The insurgents never got a chance to "say openly their opinion to
the masses of workers and soldiers." Upon the _Tsay-ee-kah_ rolled
in like breakers the fierce popular condemnation of the "deserters."
For days Smolny was thronged with angry delegations and committees,
from the front, from the Volga, from the Petrograd factories. "Why
did they dare leave the Government? Were they paid by the
bourgeoisie to destroy the Revolution? They must return and submit
to the decisions of the Central Committee!"
Only in the Petrograd garrison was there still uncertainty. A great
soldier meeting was held on November 24th, addressed by
representatives of all the political parties. By a vast majority
Lenin's policy was sustained, and the Left Socialist Revolutionaries
were told that they must enter the government.... _See next page._
The Mensheviki delivered a final ultimatum, demanding that all
Ministers and _yunkers_ be released, that all newspapers be allowed
full freedom, that the Red Guard be disarmed and the garrison put
under command of the Duma.
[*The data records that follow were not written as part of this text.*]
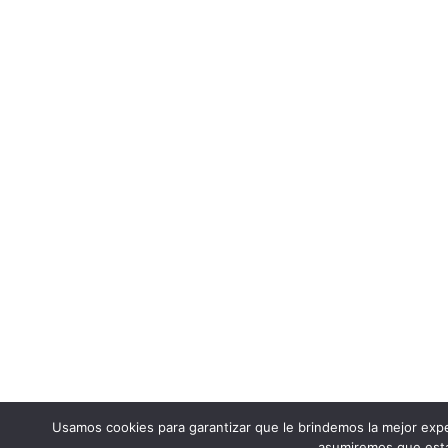
Usamos cookies para garantizar que le brindemos la mejor experi
asumiremos que está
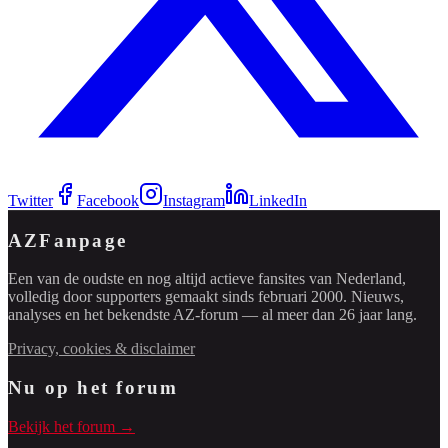
Twitter
Facebook
Instagram
LinkedIn
AZFanpage
Een van de oudste en nog altijd actieve fansites van Nederland,
volledig door supporters gemaakt sinds februari 2000. Nieuws,
analyses en het bekendste AZ-forum — al meer dan 26 jaar lang.
Privacy, cookies & disclaimer
Nu op het forum
Bekijk het forum →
To this Smolny answered that all the
Socialist Ministers and also all but a very few _yunkers_ had been
already set free, that all newspapers were free except the bourgeois
press, and that the Soviet would remain in command of the armed
forces.... On the 19th the Conference to Form a New Government
disbanded, and the opposition one by one slipped away to Moghilev,
where, under the wing of the General Staff, they continued to form
Government after Government, until the end.